It has been a tough couple of years for the Orange County water utility that serves 80,000-plus customers in the Chapel Hill-Carrboro area.
A water main break on November 5 raises important questions about aging infrastructure statewide, especially since the Orange Water and Sewer Authority had a water main break last February.
OWASA Executive Director Ed Kerwin said the failure of the 77-year-old pipe outside OWASA's Jones Ferry Road water treatment plant earlier this month was a major event.
Over an eight-hour period while crews worked to stop the leak, the system lost 9.5 million gallons of water.
"And to put that in context, in a normal 24 hour day in Chapel Hill-Carrboro, our community uses about 7 million gallons of water," said Kerwin in an interview at his office.
OWASA's biggest customer is UNC Chapel Hill and the university's hospital complex.
The recent water main break forced the transfer of UNC patients to Duke, in Durham, and other facilities.
Water was piped in from other municipal systems and OWASA customers remained under a boil water advisory for more than 24 hours.
Kerwin said OWASA has engaged an independent consultant to answer two key questions: Why did the pipe break? And why did it take 8 hours to stop loss of water?
Meanwhile, Kerwin said OWASA's board has budgeted $33 million over the next five years to accelerate pipe upgrades, from 1.7 miles a year to 3.2.
"About 50 cents of every dollar of OWASA revenue from customers is reinvested in infrastructure," Kerwin said.
OWASA has resources for capital improvement that smaller municipal authorities do not.

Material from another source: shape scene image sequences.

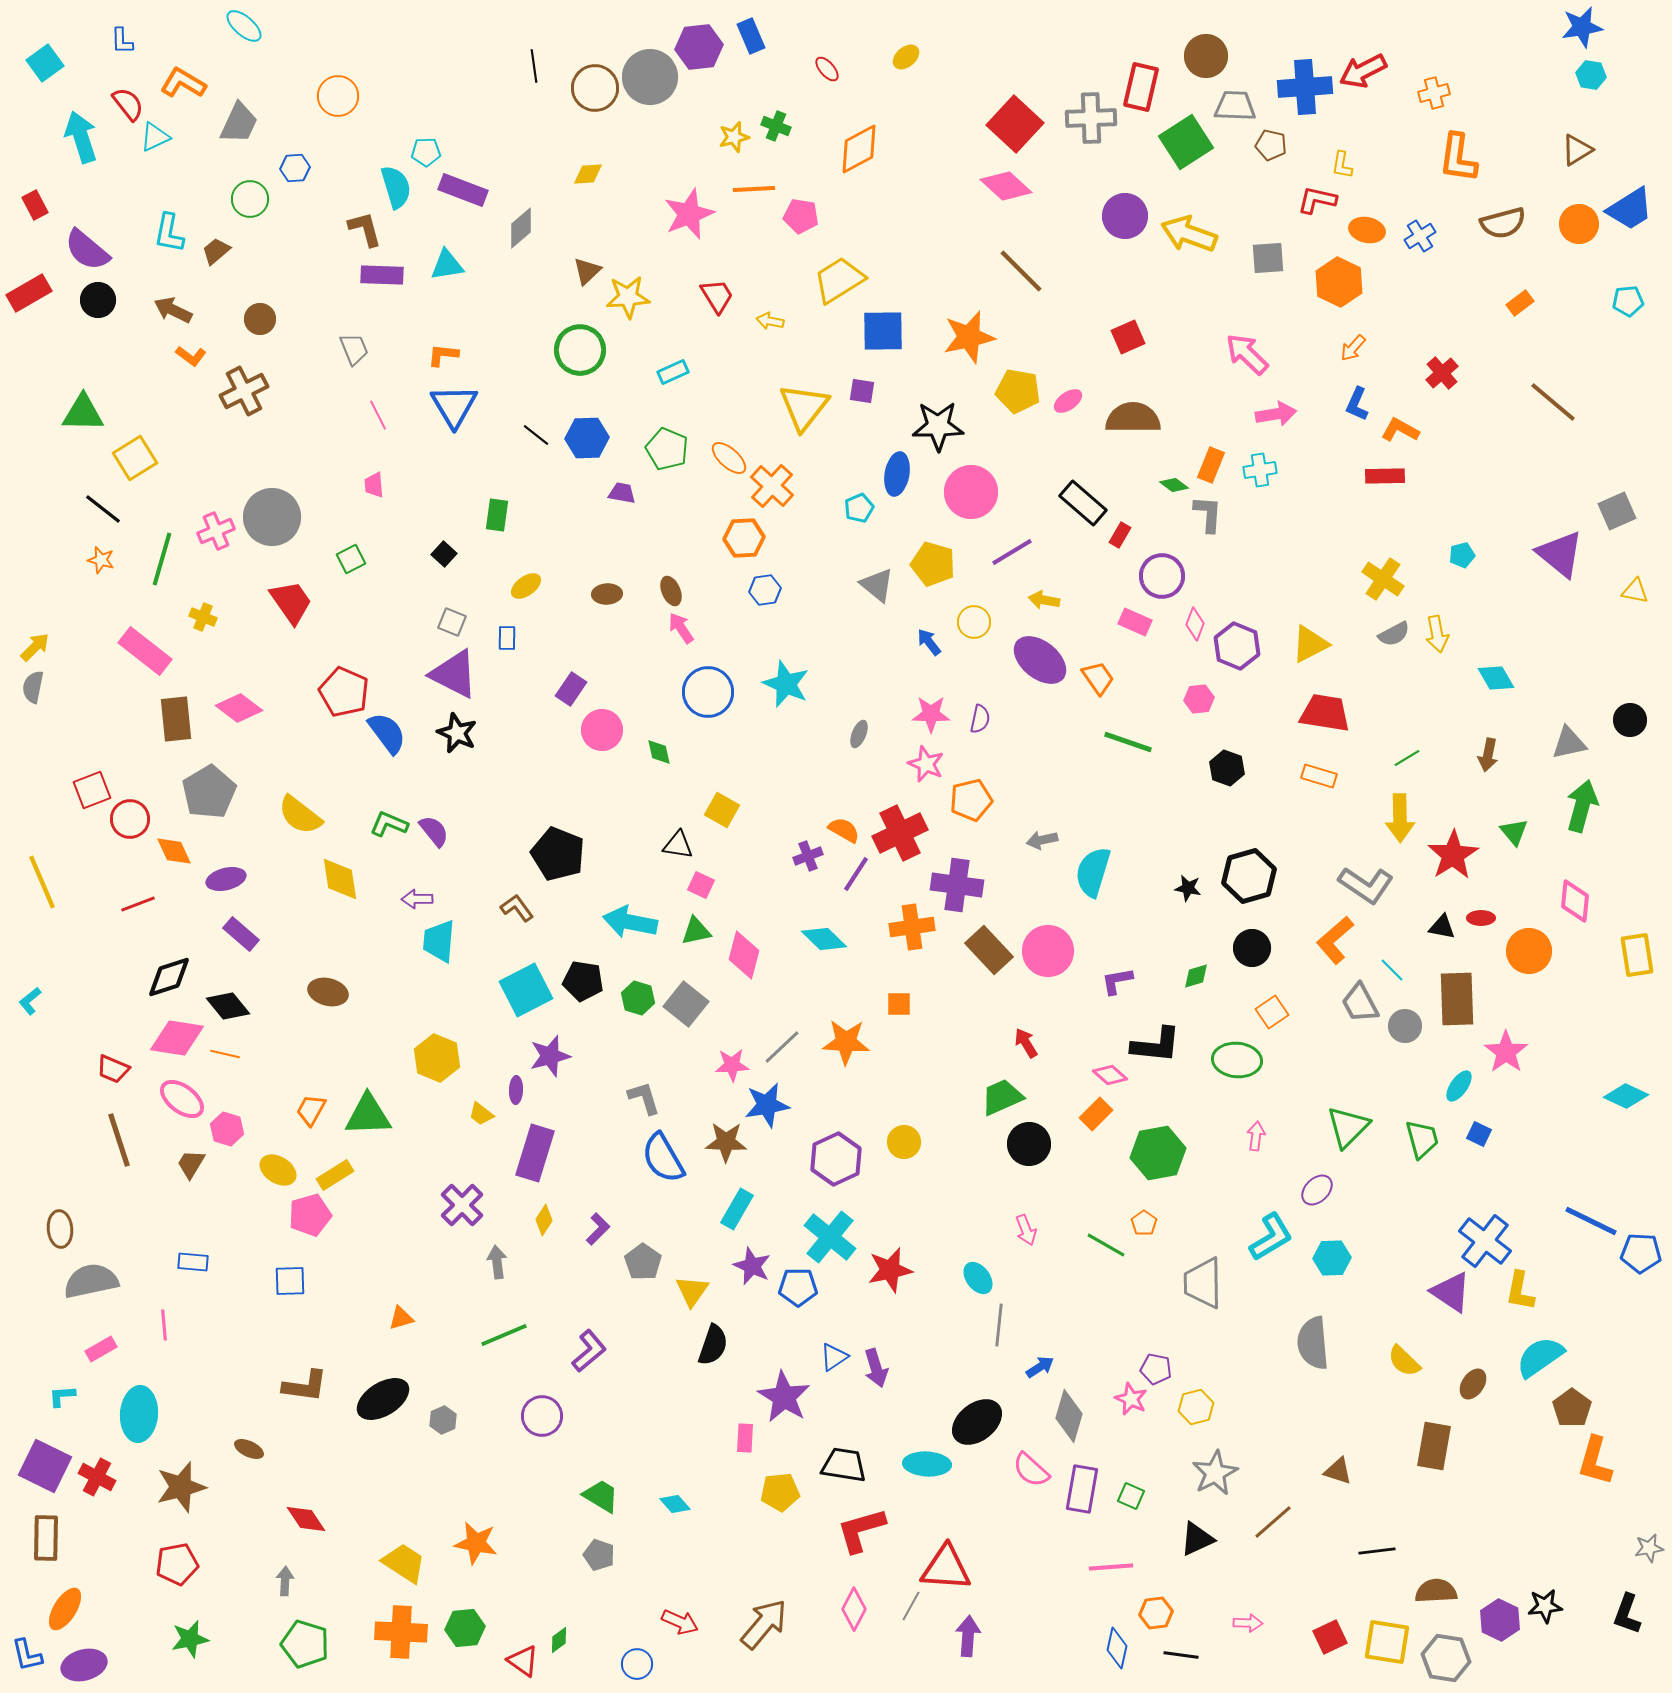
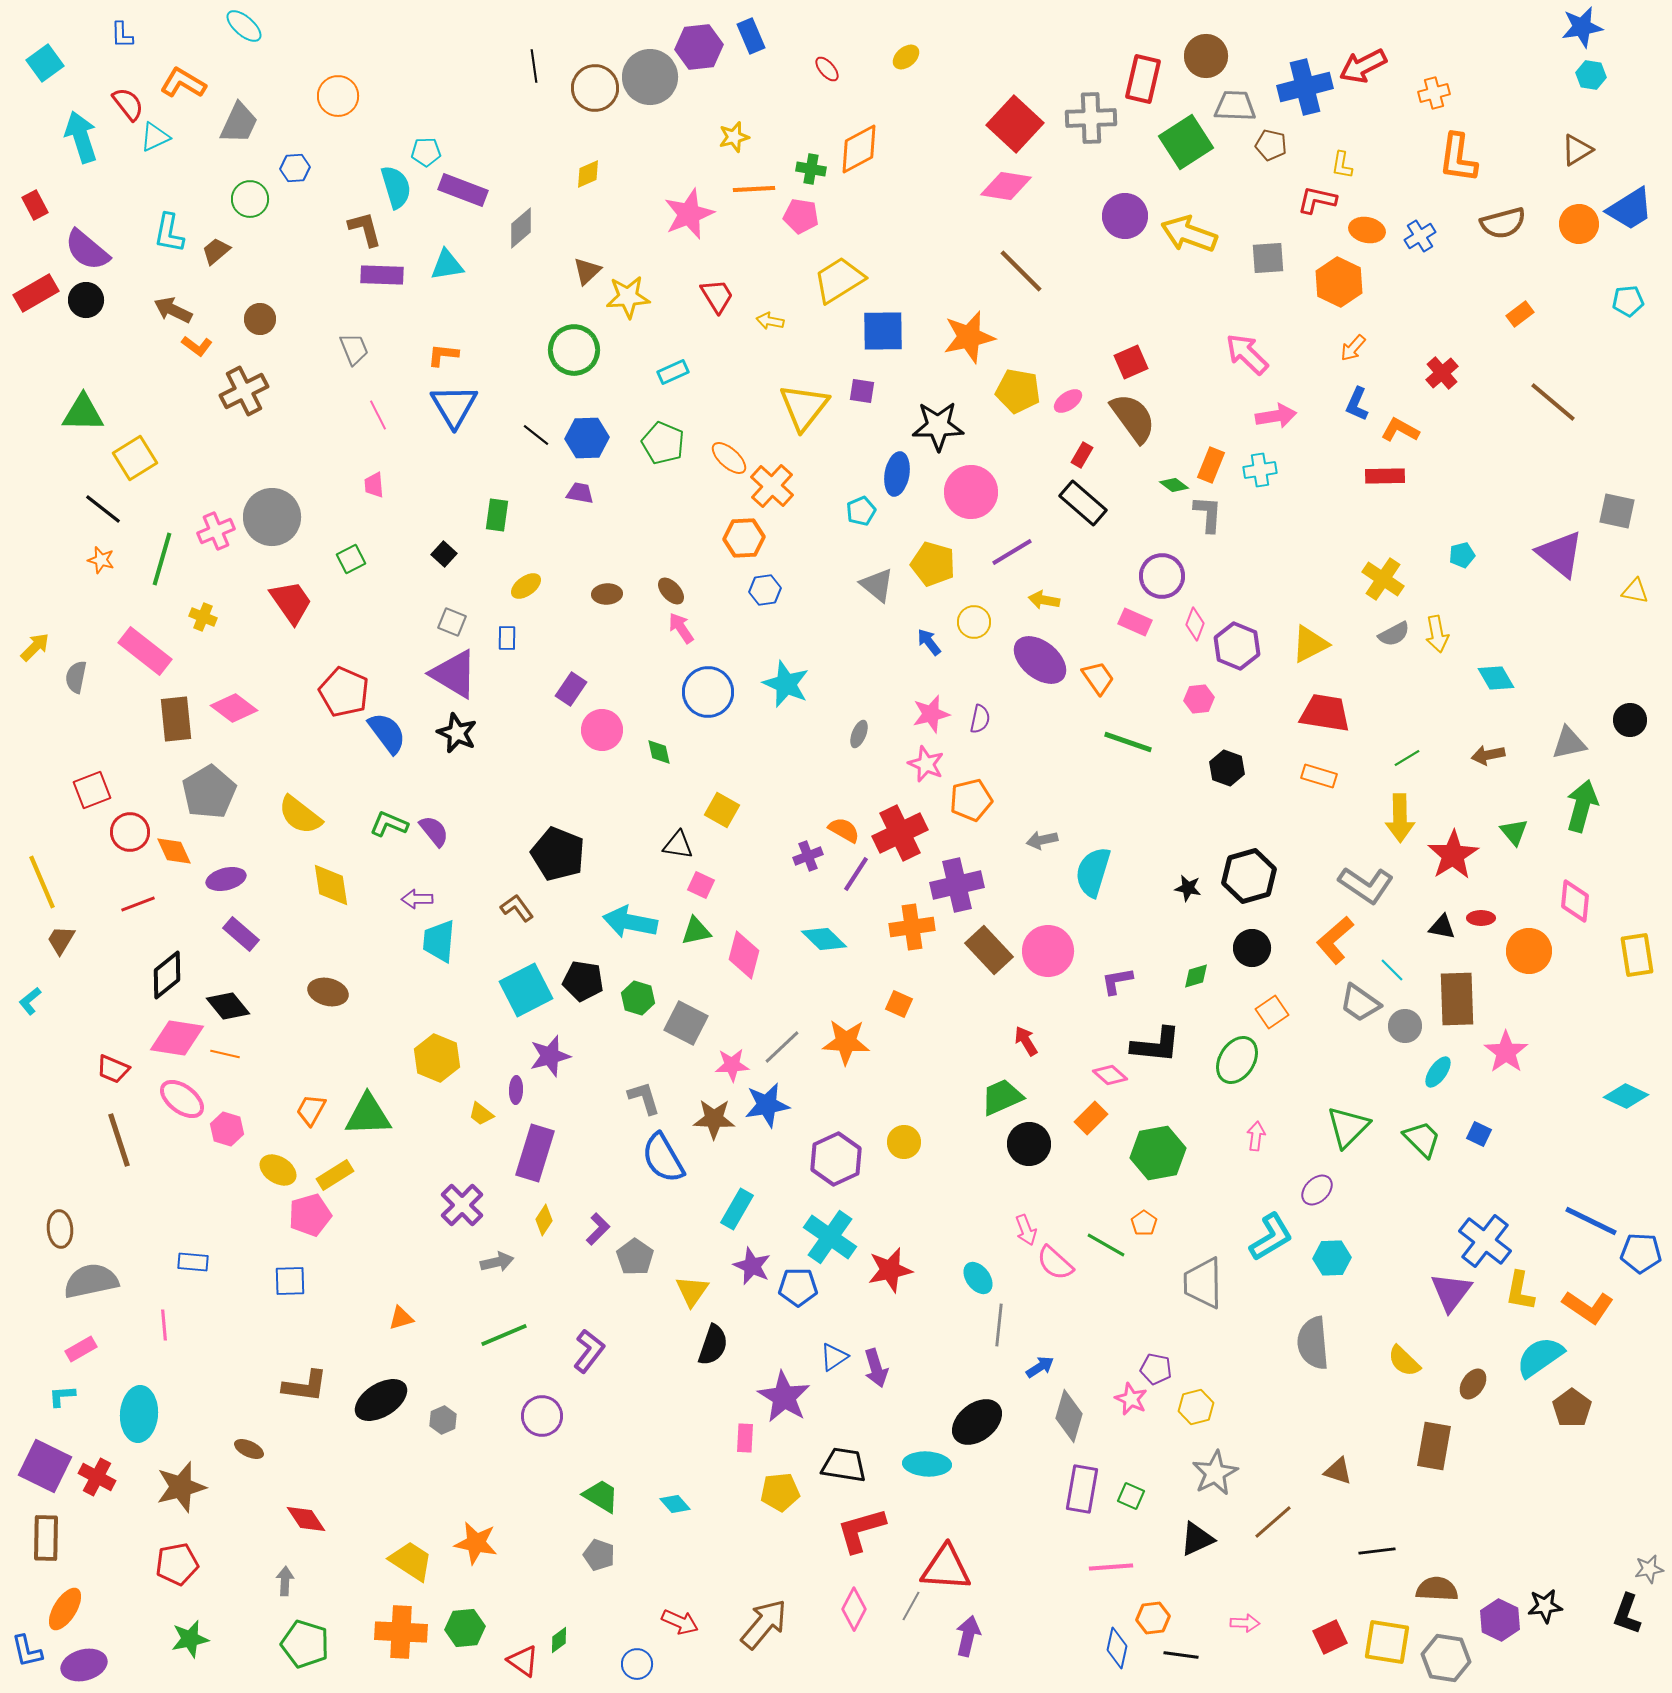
blue L-shape at (122, 41): moved 6 px up
red arrow at (1363, 71): moved 5 px up
red rectangle at (1141, 87): moved 2 px right, 8 px up
blue cross at (1305, 87): rotated 10 degrees counterclockwise
green cross at (776, 126): moved 35 px right, 43 px down; rotated 12 degrees counterclockwise
yellow diamond at (588, 174): rotated 20 degrees counterclockwise
pink diamond at (1006, 186): rotated 33 degrees counterclockwise
red rectangle at (29, 293): moved 7 px right
black circle at (98, 300): moved 12 px left
orange rectangle at (1520, 303): moved 11 px down
red square at (1128, 337): moved 3 px right, 25 px down
green circle at (580, 350): moved 6 px left
orange L-shape at (191, 356): moved 6 px right, 10 px up
pink arrow at (1276, 414): moved 2 px down
brown semicircle at (1133, 418): rotated 54 degrees clockwise
green pentagon at (667, 449): moved 4 px left, 6 px up
purple trapezoid at (622, 493): moved 42 px left
cyan pentagon at (859, 508): moved 2 px right, 3 px down
gray square at (1617, 511): rotated 36 degrees clockwise
red rectangle at (1120, 535): moved 38 px left, 80 px up
brown ellipse at (671, 591): rotated 20 degrees counterclockwise
purple triangle at (454, 674): rotated 4 degrees clockwise
gray semicircle at (33, 687): moved 43 px right, 10 px up
pink diamond at (239, 708): moved 5 px left
pink star at (931, 714): rotated 15 degrees counterclockwise
brown arrow at (1488, 755): rotated 68 degrees clockwise
red circle at (130, 819): moved 13 px down
yellow diamond at (340, 879): moved 9 px left, 6 px down
purple cross at (957, 885): rotated 21 degrees counterclockwise
black diamond at (169, 977): moved 2 px left, 2 px up; rotated 21 degrees counterclockwise
gray trapezoid at (1360, 1003): rotated 27 degrees counterclockwise
gray square at (686, 1004): moved 19 px down; rotated 12 degrees counterclockwise
orange square at (899, 1004): rotated 24 degrees clockwise
red arrow at (1026, 1043): moved 2 px up
green ellipse at (1237, 1060): rotated 63 degrees counterclockwise
cyan ellipse at (1459, 1086): moved 21 px left, 14 px up
orange rectangle at (1096, 1114): moved 5 px left, 4 px down
green trapezoid at (1422, 1139): rotated 30 degrees counterclockwise
brown star at (726, 1142): moved 12 px left, 23 px up
brown trapezoid at (191, 1164): moved 130 px left, 224 px up
cyan cross at (830, 1237): rotated 4 degrees counterclockwise
gray arrow at (497, 1262): rotated 84 degrees clockwise
gray pentagon at (643, 1262): moved 8 px left, 5 px up
purple triangle at (1451, 1292): rotated 33 degrees clockwise
pink rectangle at (101, 1349): moved 20 px left
purple L-shape at (589, 1351): rotated 12 degrees counterclockwise
black ellipse at (383, 1399): moved 2 px left, 1 px down
orange L-shape at (1595, 1461): moved 7 px left, 154 px up; rotated 72 degrees counterclockwise
pink semicircle at (1031, 1470): moved 24 px right, 207 px up
gray star at (1649, 1548): moved 21 px down
yellow trapezoid at (404, 1563): moved 7 px right, 2 px up
brown semicircle at (1436, 1591): moved 1 px right, 2 px up; rotated 6 degrees clockwise
orange hexagon at (1156, 1613): moved 3 px left, 5 px down
pink arrow at (1248, 1623): moved 3 px left
purple arrow at (968, 1636): rotated 9 degrees clockwise
blue L-shape at (27, 1655): moved 4 px up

"A lot of infrastructure was put in 80, 90, 100 years ago, so it's getting to the end of its design life," said Kim Colson, director of the Department of Environmental Quality's Division of Water Infrastructure.
Colson said urban areas along North Carolina's I-85 arc, and in the tourist-friendly cities of Wilmington and Asheville, have the resources to support robust water utilities.
But municipalities in rural areas with stagnant or declining populations need state grants to develop management plans and prevent major system failures, he added.
OWASA's Ed Kerwin said it is important to inform customers why capital improvement--and occasional rate increases--are so vital.
Pipe work often means traffic headaches, too.
In the next couple of years, OWASA will replace pipe along Manning Drive in Chapel Hill--a major road leading to UNC Hospitals.